§ MATERIAL PROVIDED:

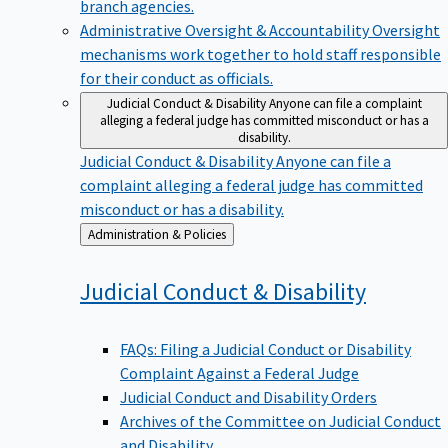
branch agencies.
Administrative Oversight & Accountability
Oversight
mechanisms work together to hold staff responsible
for their conduct as officials.
Judicial Conduct & Disability
Anyone can file a complaint
alleging a federal judge has committed misconduct or has a
disability.
Judicial Conduct & Disability
Anyone can file a
complaint alleging a federal judge has committed
misconduct or has a disability.
Back
Administration & Policies
to
Judicial Conduct &
Disability
FAQs: Filing a Judicial Conduct or Disability
Complaint Against a Federal Judge
Judicial Conduct and Disability Orders
Archives of the Committee on Judicial Conduct
and Disability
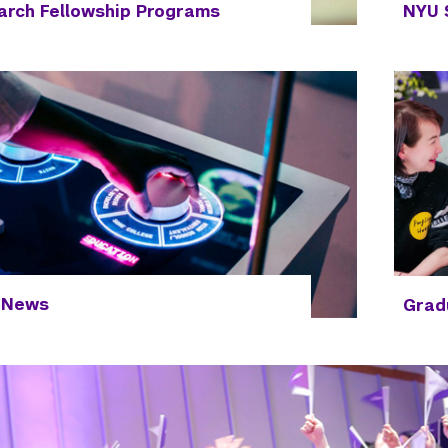
rch Fellowship Programs
NYU 
 News
Grad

§ WHAT THIS TASK INVOLVES: Starting from the first line of the entries above, print each line exactly until the line containing "Anyone can file a complaint" has been printed, and skip the pictures.

§ TASK RESPONSE:
branch agencies.
Administrative Oversight & Accountability
Oversight
mechanisms work together to hold staff responsible
for their conduct as officials.
Judicial Conduct & Disability
Anyone can file a complaint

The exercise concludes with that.